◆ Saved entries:
────────────────────

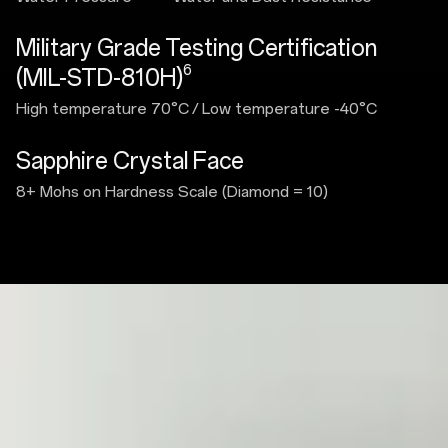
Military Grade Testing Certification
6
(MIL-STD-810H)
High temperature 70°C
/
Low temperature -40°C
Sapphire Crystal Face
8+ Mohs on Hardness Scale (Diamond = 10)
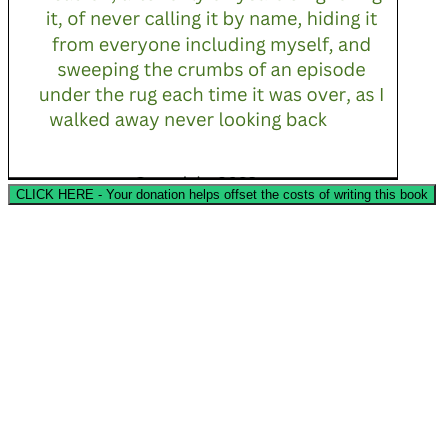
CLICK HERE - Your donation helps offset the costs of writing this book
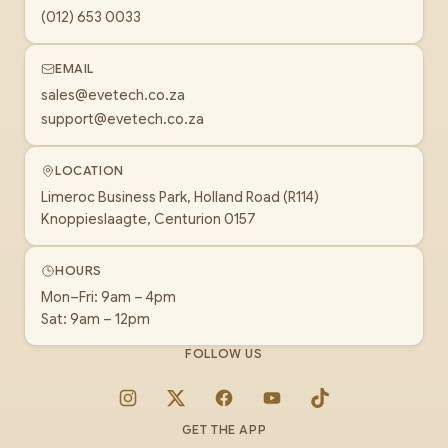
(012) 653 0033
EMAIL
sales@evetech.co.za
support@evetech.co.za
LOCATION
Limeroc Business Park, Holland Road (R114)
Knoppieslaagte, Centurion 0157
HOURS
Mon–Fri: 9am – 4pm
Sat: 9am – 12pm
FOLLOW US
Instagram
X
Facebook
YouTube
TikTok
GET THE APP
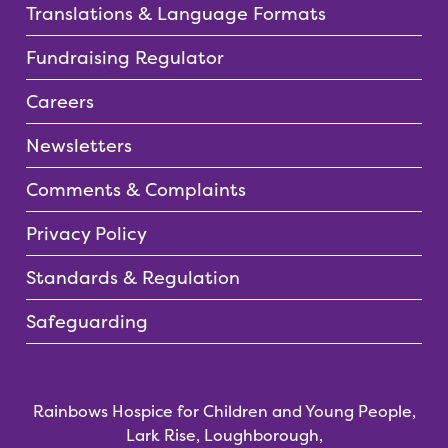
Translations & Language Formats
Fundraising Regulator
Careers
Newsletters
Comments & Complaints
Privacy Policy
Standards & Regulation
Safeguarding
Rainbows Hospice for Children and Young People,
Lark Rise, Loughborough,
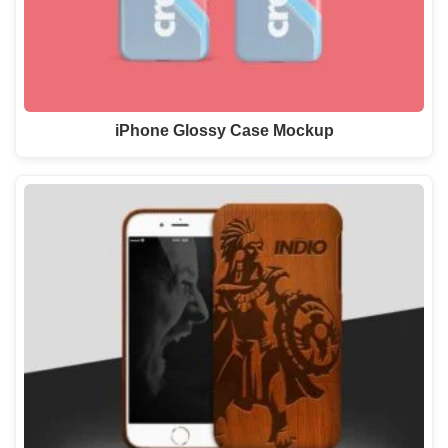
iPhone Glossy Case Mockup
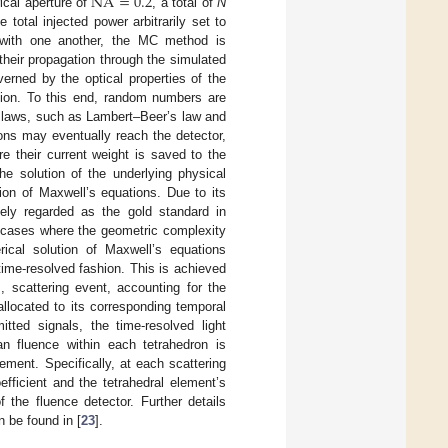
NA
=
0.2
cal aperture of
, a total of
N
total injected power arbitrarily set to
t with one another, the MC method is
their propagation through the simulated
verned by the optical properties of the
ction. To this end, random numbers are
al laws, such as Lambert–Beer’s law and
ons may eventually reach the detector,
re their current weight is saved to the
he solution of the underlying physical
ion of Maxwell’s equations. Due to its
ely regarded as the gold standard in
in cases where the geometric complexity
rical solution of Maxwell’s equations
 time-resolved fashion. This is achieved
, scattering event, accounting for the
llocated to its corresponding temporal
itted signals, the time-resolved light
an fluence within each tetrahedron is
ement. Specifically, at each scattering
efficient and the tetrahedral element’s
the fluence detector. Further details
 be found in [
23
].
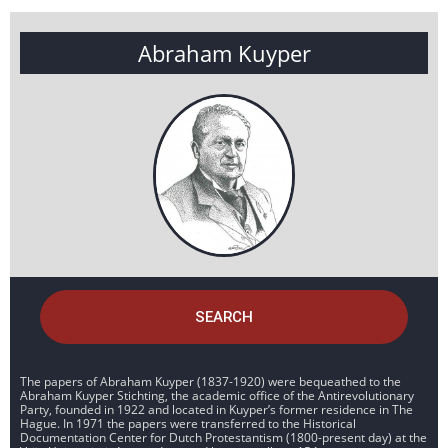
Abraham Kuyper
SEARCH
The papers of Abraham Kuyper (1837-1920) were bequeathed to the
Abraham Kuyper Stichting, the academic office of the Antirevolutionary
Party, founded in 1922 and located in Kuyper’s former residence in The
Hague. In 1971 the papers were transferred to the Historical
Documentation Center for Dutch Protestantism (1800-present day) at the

────────────────────

◆ Problem description:
Quote, without alteration, the lines running from the line containing "accounting for the" to the last line of the entries, and include no pictures.

◆ Response:
, scattering event, accounting for the
llocated to its corresponding temporal
itted signals, the time-resolved light
an fluence within each tetrahedron is
ement. Specifically, at each scattering
efficient and the tetrahedral element’s
the fluence detector. Further details
 be found in [
23
].
Abraham Kuyper
SEARCH
The papers of Abraham Kuyper (1837-1920) were bequeathed to the
Abraham Kuyper Stichting, the academic office of the Antirevolutionary
Party, founded in 1922 and located in Kuyper’s former residence in The
Hague. In 1971 the papers were transferred to the Historical
Documentation Center for Dutch Protestantism (1800-present day) at the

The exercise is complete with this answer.